O filme, que tem as mães e suas crian­ças como elemento catalizador, ouve também médicos, pesquisadores e par­lamentares (caso do petista Paulo Tei­xeira). Quem quiser saber mais sobre a campanha deve acessar o site http://campanharepense.org/

Picasso e Escola Base

O longa-metragem O Mercado de Notícias, de Jorge Furtado, soma tre­chos encenados da peça de mesmo no­me escrita pelo dramaturgo britâni­co Ben Jonson (1572-1637), contempo­râneo de Shakespeare a depoimentos e reflexões de 13 jornalistas sobre seu ofício (Cristiana Lobo, Renata Lo Pre­te, Bob Fernandes, Fernando Rodri­gues, Geneton Moraes Neto, Jânio de Freitas, José Roberto de Toledo, Lean­dro Fortes, Luis Nassif, Mauricio Dias, Mino Carta e Paulo Moreira Leite). E investiga dois casos especiais que mo­bilizaram a imprensa brasileira nos go­vernos Lula.

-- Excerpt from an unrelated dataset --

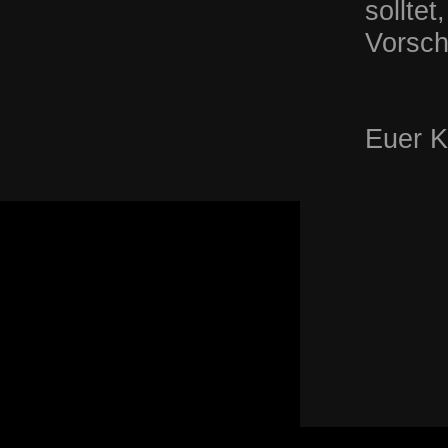
sollte
Vorsch
Euer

O primeiro aborda o episódio de “obje­to contundente” que teria sido arremes­sado sobre o então candidato à Presidên­cia, José Serra, e depois – descobriu-se – seria uma “bolinha de papel”.

O segundo investiga a existência, numa repartição pública federal de um quadro de Pablo Picasso, colocado próximo ao retrato oficial do então presidente Lula. O filme mostra que o tal quadro não pas­sa de reprodução (vendida como souve­nir) de original pertencente ao acervo de museu dos EUA.

O documentário relembra, ainda, uma das maiores falhas da imprensa brasi­leira contemporânea: o Caso Escola Ba­se, que destruiu a vida profissional de seus donos, acusados de assédio sexual a crianças que nela estudavam.